* **ACTION ITEM**: Every line below that holds the word "your" counts once; please tally them and give only the total.

* **RECORDS PROVIDED**:

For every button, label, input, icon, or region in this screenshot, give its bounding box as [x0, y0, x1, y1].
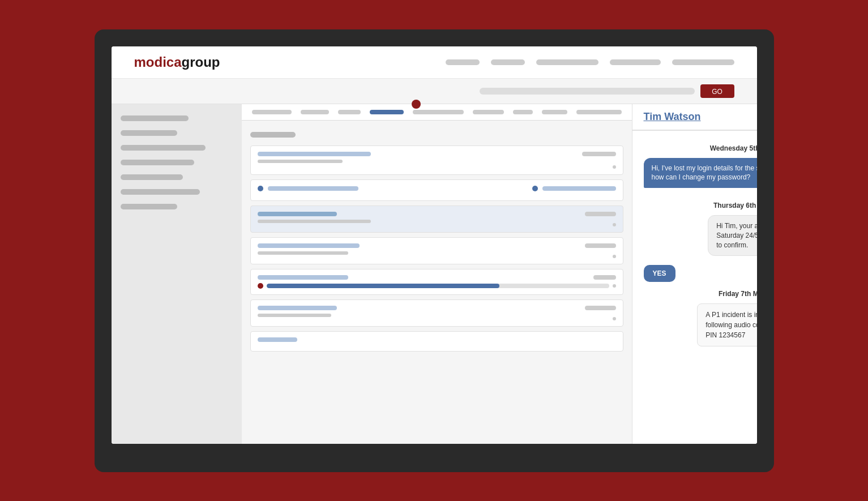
list-item-text	[258, 212, 337, 216]
list-item-text	[258, 243, 360, 248]
chat-contact-name[interactable]: Tim Watson	[644, 111, 701, 122]
list-item[interactable]	[250, 299, 623, 327]
tab-5[interactable]	[413, 110, 464, 114]
date-divider-3: Friday 7th May 2021	[644, 290, 757, 298]
message-bubble-outgoing: Hi Tim, your appointment is booked for S…	[708, 215, 756, 256]
nav-item-2[interactable]	[491, 59, 525, 65]
list-item-dot	[613, 223, 616, 226]
tab-notification-dot	[412, 100, 421, 109]
list-item-label	[585, 306, 616, 310]
list-item-text	[258, 152, 371, 156]
list-item-dot	[613, 165, 616, 169]
search-bar[interactable]	[480, 88, 695, 95]
sub-header: GO	[112, 79, 757, 104]
message-row: Hi Tim, your appointment is booked for S…	[644, 215, 757, 262]
list-item-dot	[613, 255, 616, 258]
sidebar-item-6[interactable]	[121, 189, 200, 195]
list-item-label	[582, 152, 616, 156]
main-content: Tim Watson Wednesday 5th May 2021 Hi, I'…	[112, 104, 757, 444]
list-item-text	[258, 275, 348, 280]
sidebar-item-4[interactable]	[121, 160, 194, 165]
tab-6[interactable]	[473, 110, 504, 114]
nav-item-1[interactable]	[446, 59, 480, 65]
message-row-p1: A P1 incident is in progress. Please joi…	[644, 303, 757, 346]
sidebar-item-3[interactable]	[121, 145, 206, 151]
nav-item-4[interactable]	[610, 59, 661, 65]
list-item-active[interactable]	[250, 205, 623, 233]
search-button[interactable]: GO	[700, 84, 734, 98]
p1-message-bubble: A P1 incident is in progress. Please joi…	[697, 303, 756, 346]
tab-8[interactable]	[542, 110, 567, 114]
nav-bar	[446, 59, 734, 65]
list-item-label	[585, 212, 616, 216]
header: modicagroup	[112, 46, 757, 79]
date-divider-2: Thursday 6th May 2021	[644, 202, 757, 209]
tab-9[interactable]	[576, 110, 622, 114]
tab-1[interactable]	[252, 110, 292, 114]
sidebar-item-1[interactable]	[121, 115, 189, 121]
end-dot	[613, 284, 616, 288]
list-area	[242, 121, 632, 362]
list-header	[250, 132, 296, 138]
center-panel	[242, 104, 632, 444]
sidebar-item-5[interactable]	[121, 174, 183, 180]
nav-item-3[interactable]	[536, 59, 598, 65]
message-row: Hi, I've lost my login details for the s…	[644, 158, 757, 194]
yes-bubble: YES	[644, 265, 675, 282]
list-item-sub	[258, 160, 343, 163]
list-item[interactable]	[250, 237, 623, 264]
nav-item-5[interactable]	[672, 59, 734, 65]
tab-2[interactable]	[301, 110, 329, 114]
tab-7[interactable]	[513, 110, 533, 114]
sidebar	[112, 104, 242, 444]
list-item[interactable]	[250, 179, 623, 201]
list-item-text2	[542, 186, 616, 191]
laptop-frame: modicagroup GO	[95, 29, 774, 472]
list-item-text	[268, 186, 358, 191]
tabs-row	[242, 104, 632, 121]
progress-dot	[258, 283, 263, 289]
list-dot	[258, 186, 263, 191]
chat-messages: Wednesday 5th May 2021 Hi, I've lost my …	[632, 131, 757, 444]
list-item-label	[585, 243, 616, 248]
date-divider-1: Wednesday 5th May 2021	[644, 144, 757, 152]
message-bubble-incoming: Hi, I've lost my login details for the s…	[644, 158, 757, 189]
tab-active[interactable]	[370, 110, 404, 114]
message-row-yes: YES	[644, 265, 757, 282]
sidebar-item-7[interactable]	[121, 204, 177, 209]
list-item-dot	[613, 317, 616, 320]
logo-part1: modica	[134, 54, 182, 70]
chat-header: Tim Watson	[632, 104, 757, 131]
sidebar-item-2[interactable]	[121, 130, 177, 136]
list-item-text	[258, 337, 297, 342]
progress-bar	[267, 284, 609, 288]
right-panel: Tim Watson Wednesday 5th May 2021 Hi, I'…	[632, 104, 757, 444]
list-item-text	[258, 306, 337, 310]
tab-3[interactable]	[338, 110, 361, 114]
progress-fill	[267, 284, 499, 288]
list-dot2	[532, 186, 538, 191]
list-item-progress[interactable]	[250, 269, 623, 295]
screen: modicagroup GO	[112, 46, 757, 444]
list-item[interactable]	[250, 145, 623, 175]
logo-part2: group	[182, 54, 220, 70]
list-item[interactable]	[250, 331, 623, 352]
logo: modicagroup	[134, 54, 220, 70]
list-item-label	[593, 275, 616, 280]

* **COMPLETED TASK**: 2